1. L’amore che “sarebbe potuto essere”
Questo romanzo è la storia di un amore che non si è compiuto e che impedisce al protagonista di amare di nuovo. Perché per lui nessun sentimento può essere pieno come quello che ha provato a 17 anni. Ma quello che noi occidentali interpretiamo come rimpianto o perdita, nel pensiero orientale è la ricerca di preservare un’idea perfetta dall’usura del tempo. Noi rimpiangiamo quello che non è stato, Murakami racconta un uomo che vuole rispettare per sempre e non infrangere quello che avrebbe potuto essere.
Dove noi ci rammarichiamo per una perdita, il protagonista custodisce quella perdita: accettare un’altra relazione sarebbe rinunciare a quella perfezione che non si è compiuta e che rimane intatta solo nella città dalle mura incerte, dove il tempo è bloccato e le persone sono senza ombra. Murakami non ci racconta quindi la storia di una malinconia, ma la battaglia di un uomo contro questa trappola. Laddove la malinconia è ripiegarsi, Murakami ci parla delle strade che si possono percorrere per risollevarsi e accettare le meravigliose possibilità dei cambiamenti.
2. La saggezza dei fantasmi
La parte centrale – e predominante – del romanzo si svolge nella città di Z e nella sua biblioteca. Qui il protagonista incontra il suo predecessore nella direzione della biblioteca, una figura oltremodo singolare: perché indossa sempre una gonna e perché è un fantasma. Una coscienza senza corpo che possono vedere solo pochissime persone. Il signor Koyasu ha una storia dolorosa alle spalle ma ha dedicato tutta la sua vita agli altri, anche attraverso la biblioteca, che è un lascito della sua famiglia. É lui che guida il protagonista nella comprensione del suo animo, in una serie di conversazioni notturne, davanti a una stufa a legna e a un té.
Cerimonie della conversazione in cui Murakami dà il meglio della sua scrittura, tenendo insieme delicatezza, consolazione e tensione narrativa, perché ogni incontro porta a una svolta della trama, a una sorpresa. E per rendere indimenticabile il personaggio del signor Koyasu basterebbe la frase con cui spiega il motivo per cui indossa la gonna: “In parte è perché mettendo una gonna, mmh… ho la sensazione di diventare il verso di una bella poesia”.

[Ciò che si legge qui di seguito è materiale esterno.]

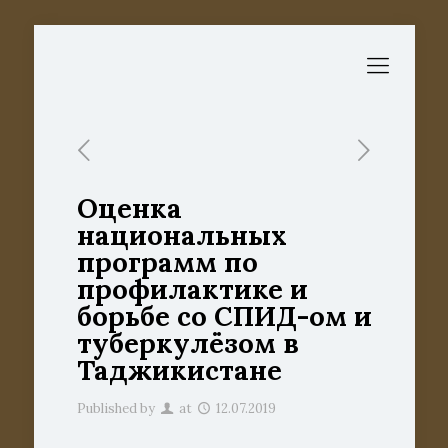
Оценка
национальных
программ по
профилактике и
борьбе со СПИД-ом и
туберкулёзом в
Таджикистане
Published by
at
12.07.2019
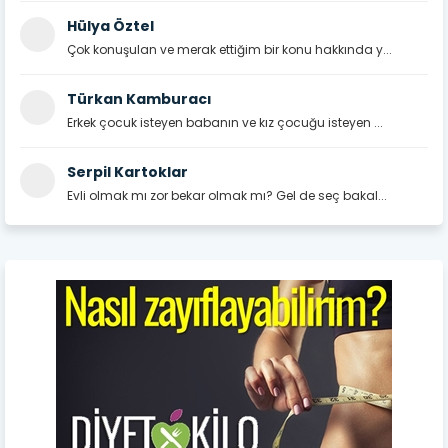
Hülya Öztel
Çok konuşulan ve merak ettiğim bir konu hakkında y...
Türkan Kamburacı
Erkek çocuk isteyen babanın ve kız çocuğu isteyen ...
Serpil Kartoklar
Evli olmak mı zor bekar olmak mı? Gel de seç bakal...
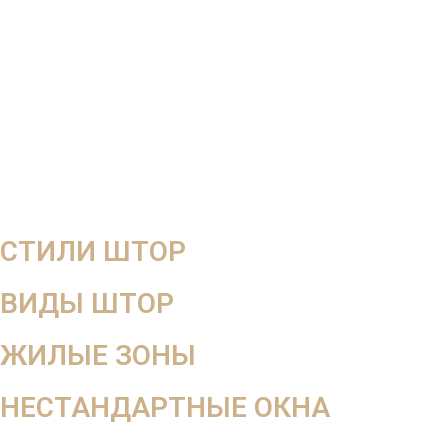
СТИЛИ ШТОР
ВИДЫ ШТОР
ЖИЛЫЕ ЗОНЫ
НЕСТАНДАРТНЫЕ ОКНА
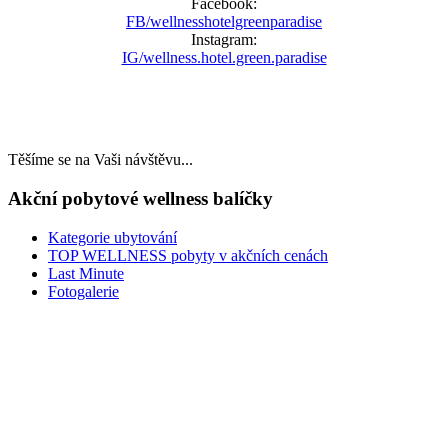
Facebook:
FB/wellnesshotelgreenparadise
Instagram:
IG/wellness.hotel.green.paradise
Těšíme se na Vaši návštěvu...
Akční pobytové wellness balíčky
Kategorie ubytování
TOP WELLNESS pobyty v akčních cenách
Last Minute
Fotogalerie
LAST MINUTE
TOP WELLNESS POBYTY
v akčních cenách
VÁNOCE A SILVESTR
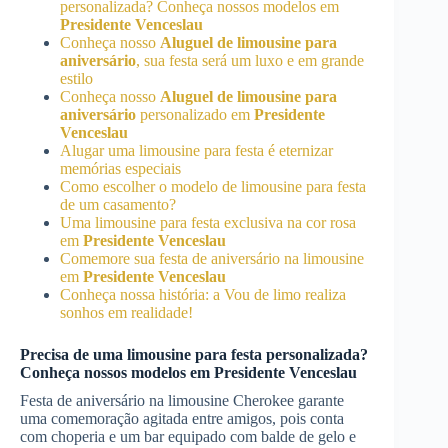
personalizada? Conheça nossos modelos em
Presidente Venceslau
Conheça nosso
Aluguel de limousine para
aniversário
, sua festa será um luxo e em grande
estilo
Conheça nosso
Aluguel de limousine para
aniversário
personalizado em
Presidente
Venceslau
Alugar uma limousine para festa é eternizar
memórias especiais
Como escolher o modelo de limousine para festa
de um casamento?
Uma limousine para festa exclusiva na cor rosa
em
Presidente Venceslau
Comemore sua festa de aniversário na limousine
em
Presidente Venceslau
Conheça nossa história: a Vou de limo realiza
sonhos em realidade!
Precisa de uma limousine para festa personalizada?
Conheça nossos modelos em
Presidente Venceslau
Festa de aniversário na limousine Cherokee garante
uma comemoração agitada entre amigos, pois conta
com choperia e um bar equipado com balde de gelo e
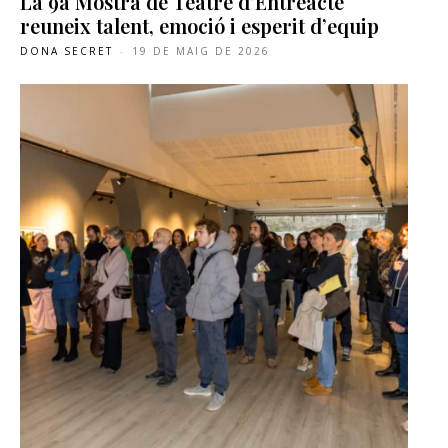
La 9a Mostra de Teatre d’Entreacte
reuneix talent, emoció i esperit d’equip
DONA SECRET
-
19 DE MAIG DE 2026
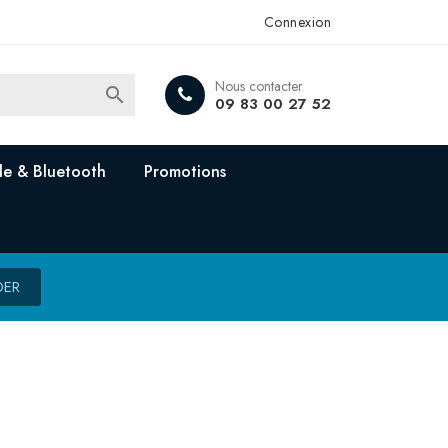
Connexion
Nous contacter

09 83 00 27 52
e & Bluetooth
Promotions
DER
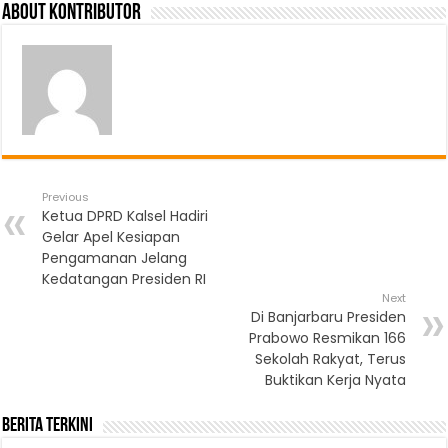
About Kontributor
Previous
Ketua DPRD Kalsel Hadiri
Gelar Apel Kesiapan
Pengamanan Jelang
Kedatangan Presiden RI
Next
Di Banjarbaru Presiden
Prabowo Resmikan 166
Sekolah Rakyat, Terus
Buktikan Kerja Nyata
Berita Terkini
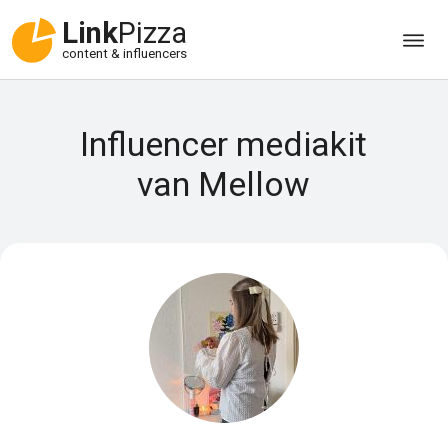
Link
Pizza
content & influencers
Influencer mediakit
van Mellow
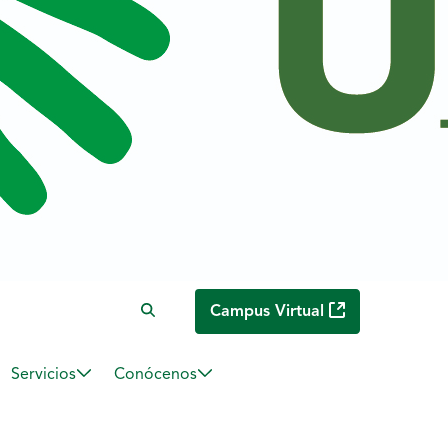
Campus Virtual
Servicios
Conócenos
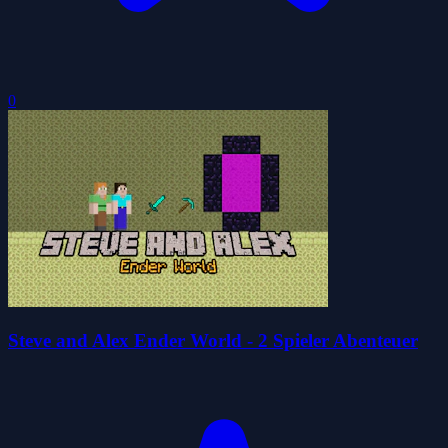
0
Steve and Alex Ender World - 2 Spieler Abenteuer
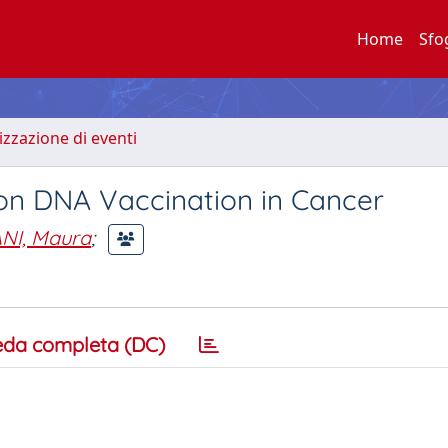
Home
Sfo
zzazione di eventi
 on DNA Vaccination in Cancer
I, Maura
;
eda completa (DC)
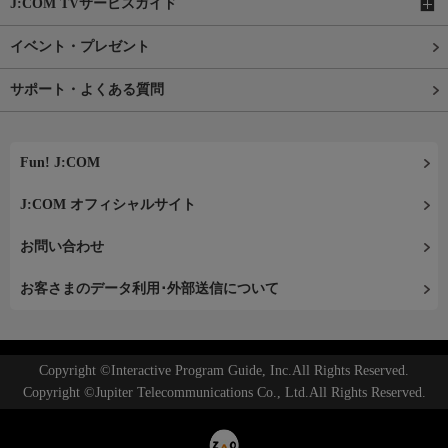
J:COM TVサービスガイド
イベント・プレゼント
サポート・よくある質問
Fun! J:COM
J:COM オフィシャルサイト
お問い合わせ
お客さまのデータ利用･外部送信について
Copyright ©Interactive Program Guide, Inc.All Rights Reserved.
Copyright ©Jupiter Telecommunications Co., Ltd.All Rights Reserved.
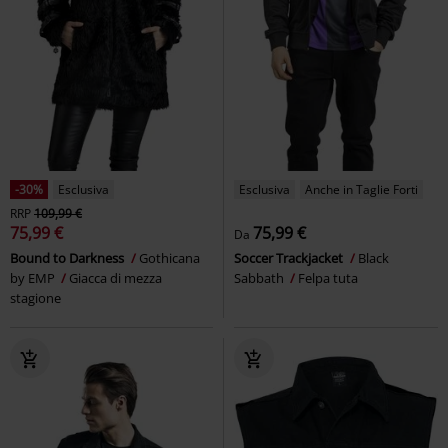
-30%
Esclusiva
Esclusiva
Anche in Taglie Forti
RRP
109,99 €
75,99 €
75,99 €
Da
Bound to Darkness
Gothicana
Soccer Trackjacket
Black
by EMP
Giacca di mezza
Sabbath
Felpa tuta
stagione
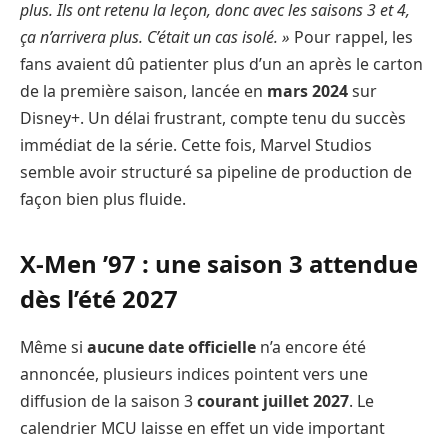
plus. Ils ont retenu la leçon, donc avec les saisons 3 et 4,
ça n’arrivera plus. C’était un cas isolé. »
Pour rappel, les
fans avaient dû patienter plus d’un an après le carton
de la première saison, lancée en
mars 2024
sur
Disney+. Un délai frustrant, compte tenu du succès
immédiat de la série. Cette fois, Marvel Studios
semble avoir structuré sa pipeline de production de
façon bien plus fluide.
X-Men ’97 : une saison 3 attendue
dès l’été 2027
Même si
aucune date officielle
n’a encore été
annoncée, plusieurs indices pointent vers une
diffusion de la saison 3
courant juillet 2027
. Le
calendrier MCU laisse en effet un vide important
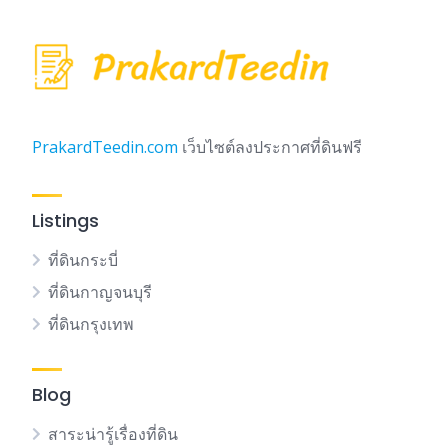
PrakardTeedin.com
เว็บไซต์ลงประกาศที่ดินฟรี
Listings
ที่ดินกระบี่
ที่ดินกาญจนบุรี
ที่ดินกรุงเทพ
Blog
สาระน่ารู้เรื่องที่ดิน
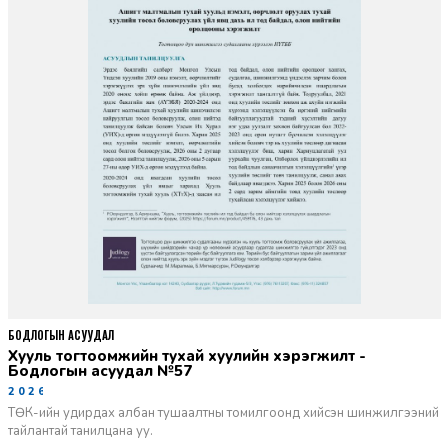
БОДЛОГЫН АСУУДАЛ
Хууль тогтоомжийн тухай хуулийн хэрэгжилт -
Бодлогын асуудал №57
2026-06-02
ТӨК-ийн удирдах албан тушаалтны томилгоонд хийсэн шинжилгээний
тайлантай танилцана уу.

3. La forza magica dei libri e della scrittura
L’amore e il valore delle biblioteche e dei libri è un tema ricorrente nella letteratura di Murakami, ma ne “La città e le sue mura incerte” assume un ruolo decisivo la scrittura, in tutti i suoi aspetti. Nella prima parte del romanzo, il rapporto epistolare tra i due fidanzati si dispiega con lo scrivere a mano, donandoci la magia di una delle manifestazione più alte dell’arte della calligrafia giapponese e il calore della carta e dell’inchiostro.
Poi, la chiave per comprendere i labirinti della trama è il concetto di sovrascrittura: ognuno di noi, quando compie le sue scelte, scrive una nuova versione della propria storia. La sovrascrittura cambia il passato accogliendolo e si apre a tutte le possibilità del futuro: se leggere ci salva dalla solitudine, scrivere ci congiunge con gli altri. E sicuramente Murakami si congiunge sempre di più con i suoi lettori che ora non possono che aspettare il prossimo romanzo.